#### [EXERCISE GOAL]
Write out each line of the entries below that holds the word "VMware".

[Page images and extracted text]

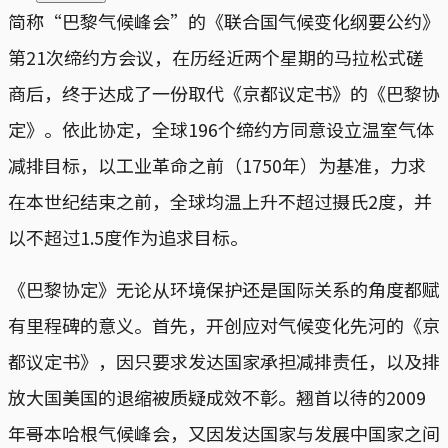
简称“巴黎气候峰会”的《联合国气候变化纲要公约》
第21次缔约方会议，在历经近两个星期的马拉松式磋
商后，终于达成了一份取代《京都议定书》的《巴黎协
定》。依此协定，全球196个缔约方同意设立温室气体
减排目标，以工业革命之前（1750年）为基准，力求
在本世纪结束之前，全球均温上升不超过摄氏2度，并
以不超过1.5度作为追求目标。
《巴黎协定》无论从环境保护还是国际关系的角度都赋
有里程碑的意义。首先，开创应对气候变化先河的《京
都议定书》，因只要求发达国家承担减排责任，以及排
放大国美国的退缩被质疑成效不彰。翘首以待的2009
年哥本哈根气候峰会，又因发达国家与发展中国家之间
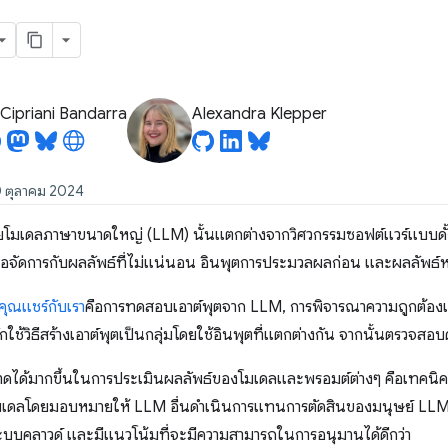
Cipriani Bandarra
Alexandra Klepper
30 ตุลาคม 2024
้วยโมเดลภาษาขนาดใหญ่ (LLM) นั้นแตกต่างจากวิศวกรรมซอฟต์แวร์แบบดั้ง
ื่อจัดการกับผลลัพธ์ที่ไม่แน่นอน อินพุตการประมวลผลก่อน และผลลัพธ
คุณแชร์กับเรา
คือการทดสอบเอาต์พุตจาก LLM, การพิจารณาความถูกต้อง
กใช้วิธีสร้างเอาต์พุตเป็นกลุ่มโดยใช้อินพุตที่แตกต่างกัน จากนั้นตรว
าดได้มากขึ้นในการประเมินผลลัพธ์ของโมเดลและพรอมต์ต่างๆ คือเทคนิค
ดลโดยมอบหมายให้ LLM อื่นดำเนินการแทนการตัดสินของมนุษย์ LLM ต
ะบบคลาวด์ และมีแนวโน้มที่จะมีความสามารถในการอนุมานได้ดีกว่า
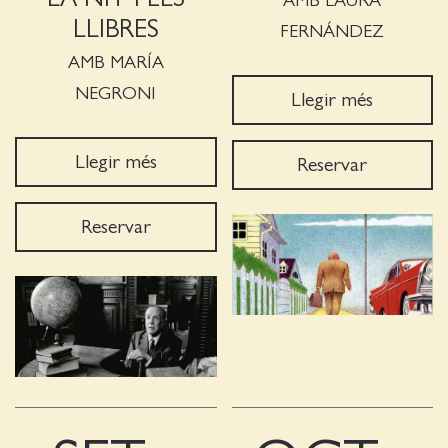
AMB LAURA
LLIBRES
FERNÁNDEZ
AMB MARÍA
NEGRONI
Llegir més
Llegir més
Reservar
Reservar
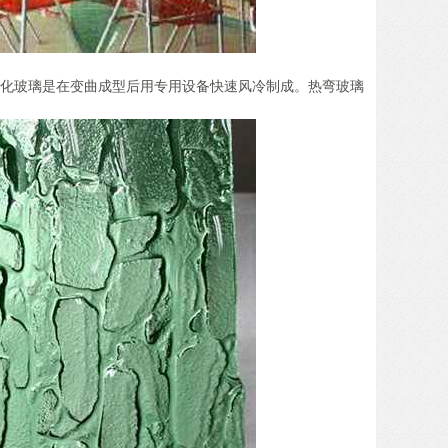
钢化玻璃是在变曲成型后用专用设备快速风冷制成。热弯玻璃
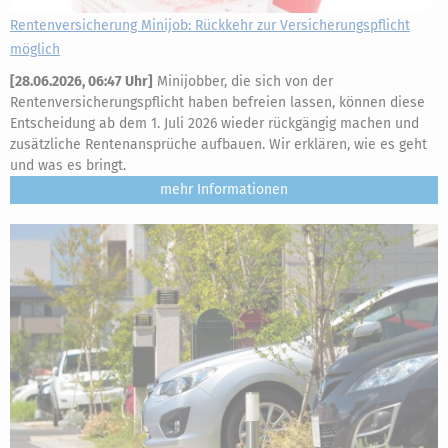
Rentenversicherung Minijob: Rückkehr zur Versicherungspflicht
möglich
[
28.06.2026, 06:47 Uhr
]
Minijobber, die sich von der
Rentenversicherungspflicht haben befreien lassen, können diese
Entscheidung ab dem 1. Juli 2026 wieder rückgängig machen und
zusätzliche Rentenansprüche aufbauen. Wir erklären, wie es geht
und was es bringt.
mehr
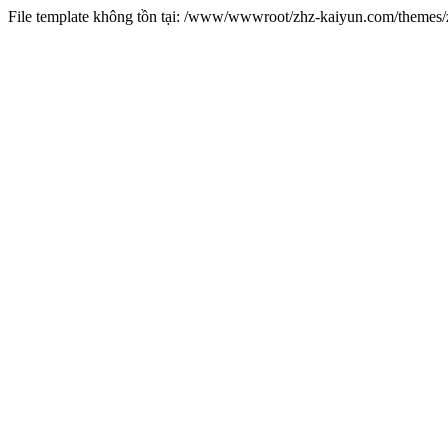
File template không tồn tại: /www/wwwroot/zhz-kaiyun.com/theme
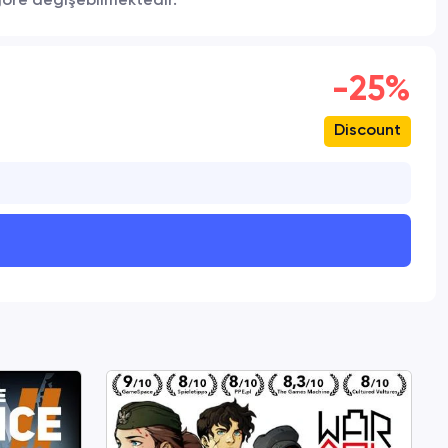
 göre değişebilmektedir.
-25%
Discount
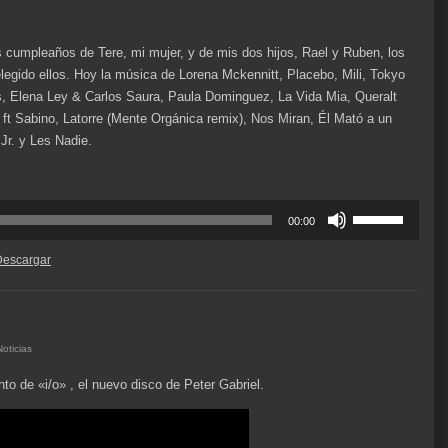
cumpleaños de Tere, mi mujer, y de mis dos hijos, Rael y Ruben, los
legido ellos. Hoy la música de Lorena Mckennitt, Placebo, Mili, Tokyo
, Elena Ley & Carlos Saura, Paula Dominguez, La Vida Mia, Queralt
 ft Sabino, Latorre (Mente Orgánica remix), Nos Miran, Él Mató a un
Jr. y Les Nadie.
Utiliza
00:00
las
teclas
Descargar
de
flecha
arriba/abajo
para
Noticias
aumentar
to de «i/o» , el nuevo disco de Peter Gabriel.
o
disminuir
el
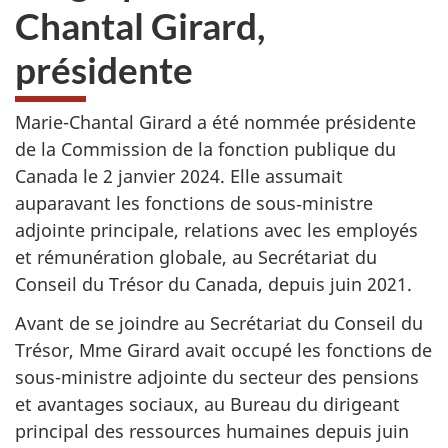
Chantal Girard,
présidente
Marie-Chantal Girard a été nommée présidente
de la Commission de la fonction publique du
Canada le 2 janvier 2024. Elle assumait
auparavant les fonctions de sous‑ministre
adjointe principale, relations avec les employés
et rémunération globale, au Secrétariat du
Conseil du Trésor du Canada, depuis juin 2021.
Avant de se joindre au Secrétariat du Conseil du
Trésor, Mme Girard avait occupé les fonctions de
sous-ministre adjointe du secteur des pensions
et avantages sociaux, au Bureau du dirigeant
principal des ressources humaines depuis juin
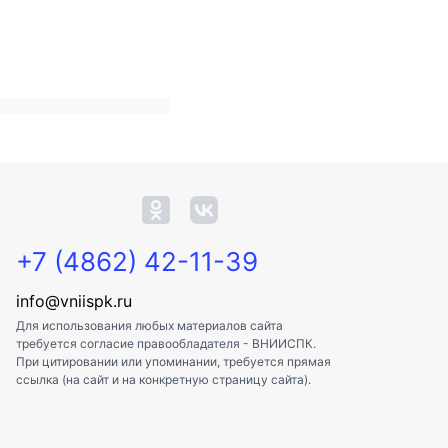
+7 (4862) 42-11-39
info@vniispk.ru
Для использования любых материалов сайта
требуется согласие правообладателя - ВНИИСПК.
При цитировании или упоминании, требуется прямая
ссылка (на сайт и на конкретную страницу сайта).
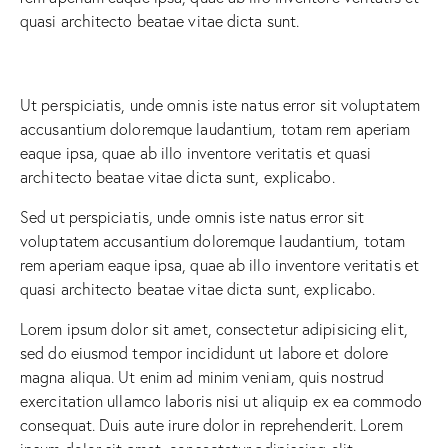
quasi architecto beatae vitae dicta sunt.
Ut perspiciatis, unde omnis iste natus error sit voluptatem
accusantium doloremque laudantium, totam rem aperiam
eaque ipsa, quae ab illo inventore veritatis et quasi
architecto beatae vitae dicta sunt, explicabo.
Sed ut perspiciatis, unde omnis iste natus error sit
voluptatem accusantium doloremque laudantium, totam
rem aperiam eaque ipsa, quae ab illo inventore veritatis et
quasi architecto beatae vitae dicta sunt, explicabo.
Lorem ipsum dolor sit amet, consectetur adipisicing elit,
sed do eiusmod tempor incididunt ut labore et dolore
magna aliqua. Ut enim ad minim veniam, quis nostrud
exercitation ullamco laboris nisi ut aliquip ex ea commodo
consequat. Duis aute irure dolor in reprehenderit. Lorem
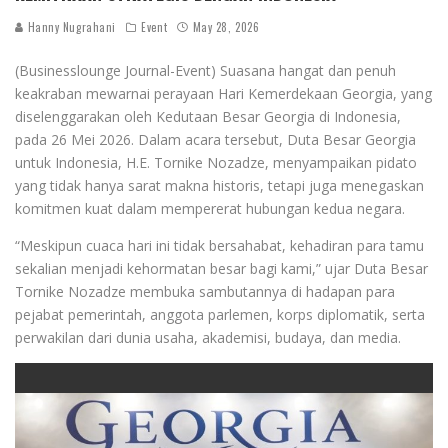
Hanny Nugrahani
Event
May 28, 2026
(Businesslounge Journal-Event) Suasana hangat dan penuh
keakraban mewarnai perayaan Hari Kemerdekaan Georgia, yang
diselenggarakan oleh Kedutaan Besar Georgia di Indonesia,
pada 26 Mei 2026. Dalam acara tersebut, Duta Besar Georgia
untuk Indonesia, H.E. Tornike Nozadze, menyampaikan pidato
yang tidak hanya sarat makna historis, tetapi juga menegaskan
komitmen kuat dalam mempererat hubungan kedua negara.
“Meskipun cuaca hari ini tidak bersahabat, kehadiran para tamu
sekalian menjadi kehormatan besar bagi kami,” ujar Duta Besar
Tornike Nozadze membuka sambutannya di hadapan para
pejabat pemerintah, anggota parlemen, korps diplomatik, serta
perwakilan dari dunia usaha, akademisi, budaya, dan media.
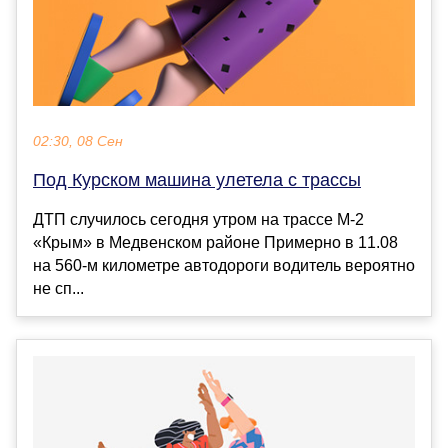
02:30, 08 Сен
Под Курском машина улетела с трассы
ДТП случилось сегодня утром на трассе М-2
«Крым» в Медвенском районе Примерно в 11.08
на 560-м километре автодороги водитель вероятно
не сп...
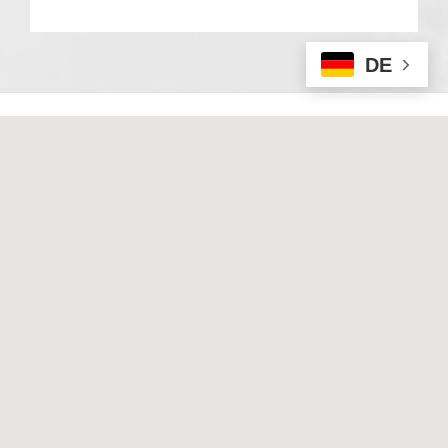
DE
© 2020 Basale Stimulation. All rights reserved
I
Impressum
I
Datenschutz
Techn. Umsetzung & Hosting:
Hüniger Media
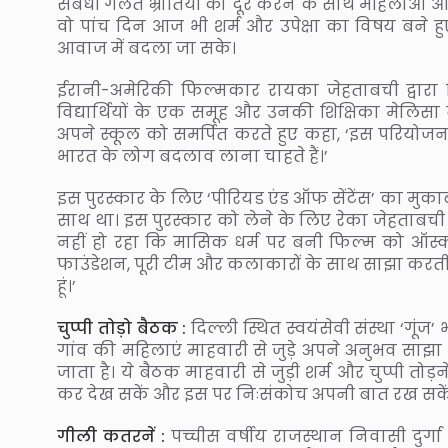
संबंधी गलत भ्रांतियों को दूर करने के साथ महिलाओं और
वो पांच दिन आज भी शर्म और उपेक्षा का विषय बने हु
आवाज में बदला जा सके।
ईरानी-अमेरिकी फिल्मकार रायका जेहताबची द्वारा 
विद्यार्थियों के एक समूह और उनकी शिक्षिका मेलिसा बर्ट
अपने स्कूल को समर्पित करते हुए कहा, ‘इस परियोजना
भारत के लोग बदलाव लाना चाहते हैं।’
इस पुरस्कार के लिए ‘पीरियड एंड ऑफ सेंटेंस’ का मुकाब
साथ था। इस पुरस्कार को लेने के लिए रेका जेहताबची औ
नहीं हो रहा कि मासिक धर्म पर बनी फिल्म को ऑस्कर म
फाउंडेशन, पूरी टीम और कलाकारों के साथ साझा करती हूं।
हूं।’
चुप्पी तोड़ो बैठक :
दिल्ली स्थित स्वयंसेवी संस्था ‘गूंज’
गांव की महिलाएं माहवारी से जुड़े अपने अनुभव साझा कर
जाता है। ये बैठक माहवारी से जुड़ी शर्म और चुप्पी 
कर देख सकें और इस पर निःसंकोच अपनी बात रख सके
गीली कतरनें :
पच्चीस वर्षीय राजस्थान निवासी दुर्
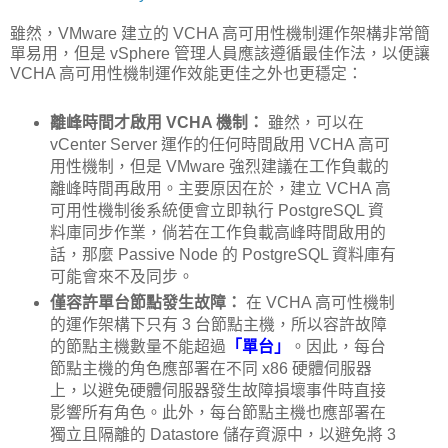
雖然，VMware 建立的 VCHA 高可用性機制運作架構非常簡
單易用，但是 vSphere 管理人員應該遵循最佳作法，以便讓
VCHA 高可用性機制運作效能更佳之外也更穩定：
離峰時間才啟用 VCHA 機制：
雖然，可以在
vCenter Server 運作的任何時間啟用 VCHA 高可
用性機制，但是 VMware 強烈建議在工作負載的
離峰時間再啟用。主要原因在於，建立 VCHA 高
可用性機制後系統便會立即執行 PostgreSQL 資
料庫同步作業，倘若在工作負載高峰時間啟用的
話，那麼 Passive Node 的 PostgreSQL 資料庫有
可能會來不及同步。
僅容許單台節點發生故障：
在 VCHA 高可性機制
的運作架構下只有 3 台節點主機，所以容許故障
的節點主機數量不能超過
「單台」
。因此，每台
節點主機的角色應部署在不同 x86 硬體伺服器
上，以避免硬體伺服器發生故障損壞事件時直接
影響所有角色。此外，每台節點主機也應部署在
獨立且隔離的 Datastore 儲存資源中，以避免將 3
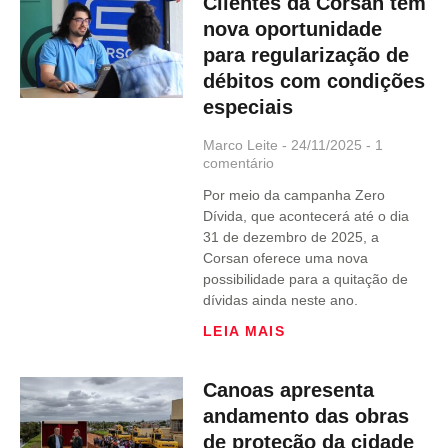
Clientes da Corsan têm
nova oportunidade
para regularização de
débitos com condições
especiais
Marco Leite
24/11/2025
1
comentário
Por meio da campanha Zero
Dívida, que acontecerá até o dia
31 de dezembro de 2025, a
Corsan oferece uma nova
possibilidade para a quitação de
dívidas ainda neste ano.
LEIA MAIS
Canoas apresenta
andamento das obras
de proteção da cidade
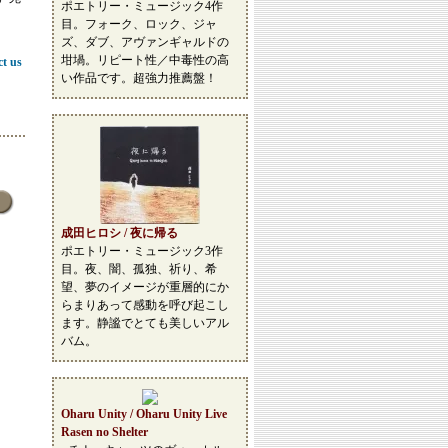
ポエトリー・ミュージック4作
目。フォーク、ロック、ジャ
ズ、ダブ、アヴァンギャルドの
坩堝。リピート性／中毒性の高
ct us
い作品です。超強力推薦盤！
成田ヒロシ / 夜に帰る
ポエトリー・ミュージック3作
目。夜、闇、孤独、祈り、希
望、夢のイメージが重層的にか
らまりあって感動を呼び起こし
ます。静謐でとても美しいアル
バム。
Oharu Unity / Oharu Unity Live
Rasen no Shelter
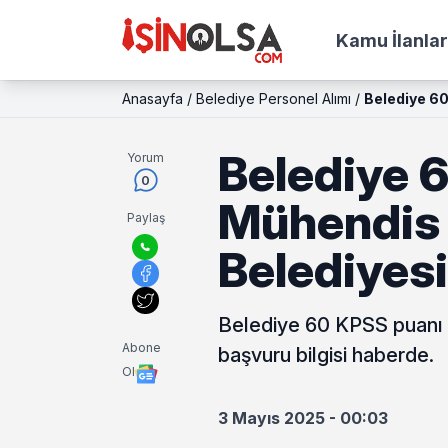
Kamu İlanlar
Anasayfa
/
Belediye Personel Alımı
/
Belediye 60
Belediye 
Yorum
0
Mühendis A
Paylaş
Belediyesi
Belediye 60 KPSS puanı il
Abone
başvuru bilgisi haberde.
Ol
3 Mayıs 2025 - 00:03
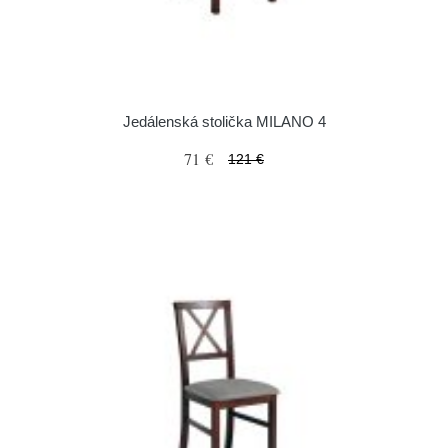
Jedálenská stolička MILANO 4
71 €
121 €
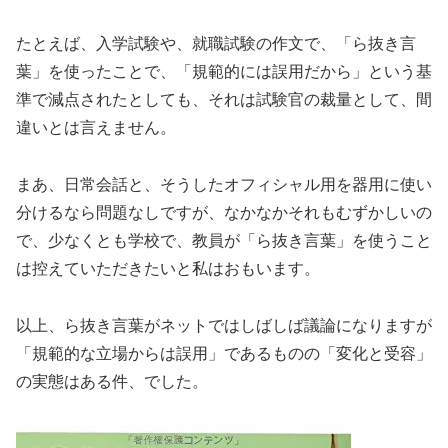
たとえば、入学試験や、就職試験の作文で、「ら抜き言
葉」を使ったことで、「規範的には誤用だから」という基
準で減点されたとしても、それは試験官の裁量として、間
違いとは言えません。
まあ、日常会話と、そうしたオフィシャル用を器用に使い
分けるなら問題なしですが、なかなかそれもむずかしいの
で、少なくとも学校で、教員が「ら抜き言葉」を使うこと
は控えていただきたいと私はおもいます。
以上、ら抜き言葉がネットではしばしば議論になりますが
「規範的な立場からは誤用」であるものの「変化と受容」
の実態はある件、でした。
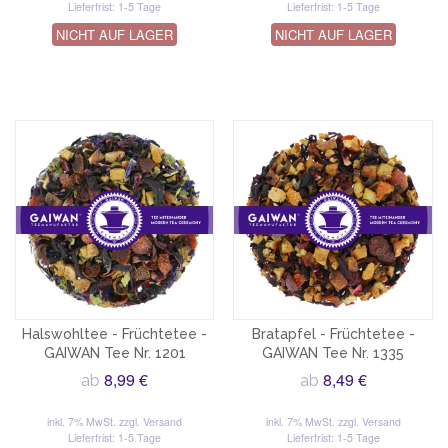
Lieferfrist: 1-5 Tage
Lieferfrist: 1-5 Tage
NICHT AUF LAGER
NICHT AUF LAGER
Halswohltee - Früchtetee -
Bratapfel - Früchtetee -
GAIWAN Tee Nr. 1201
GAIWAN Tee Nr. 1335
8,99 €
8,49 €
ab
ab
inkl. 7% MwSt.
zzgl. Versand
inkl. 7% MwSt.
zzgl. Versand
Lieferfrist: 1-5 Tage
Lieferfrist: 1-5 Tage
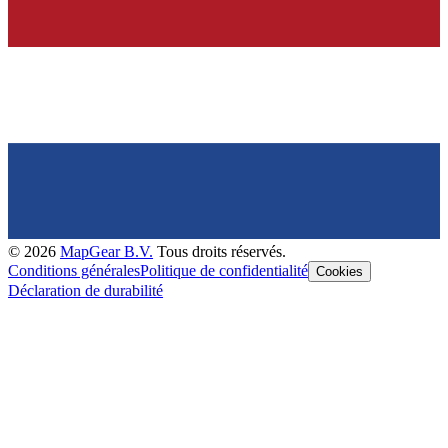
©
2026
MapGear B.V.
Tous droits réservés.
Conditions générales
Politique de confidentialité
Cookies
Déclaration de durabilité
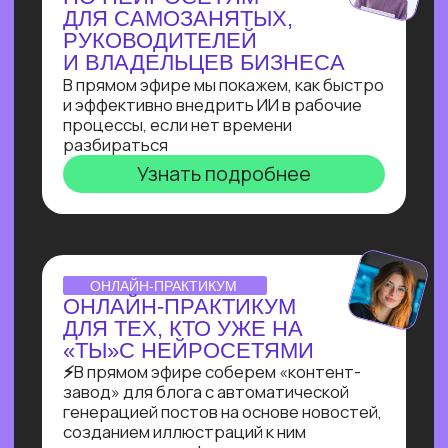
Узнать подробнее
ВЕБИНАР-ОБЗОР
ПРОФЕССИЯ ПРОМПТ-
ИНЖЕНЕР: КАК ХАЙП
ПРОШЛОГО ГОДА
ПРЕВРАТИЛСЯ В САМУЮ
ВОСТРЕБОВАННУЮ
СПЕЦИАЛИЗАЦИЮ В 2025?
Больше 2 лет наш карьерный центр
аккумулирует заказы и вакансии
по промпт-инжинирингу, и мы готовы
поделиться самыми свежими данными
Узнать подробнее
ОNLINE-ПРАКТИКУМ
ПО СОЗДАНИЮ ИИ-
АДМИНИСТРАТОРА
Собираем многофункционального ИИ-
администратора для салона красоты
за 60 минут!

#### [EXERCISE SOLUTION]
雖然，VMware 建立的 VCHA 高可用性機制運作架構非常簡
用性機制，但是 VMware 強烈建議在工作負載的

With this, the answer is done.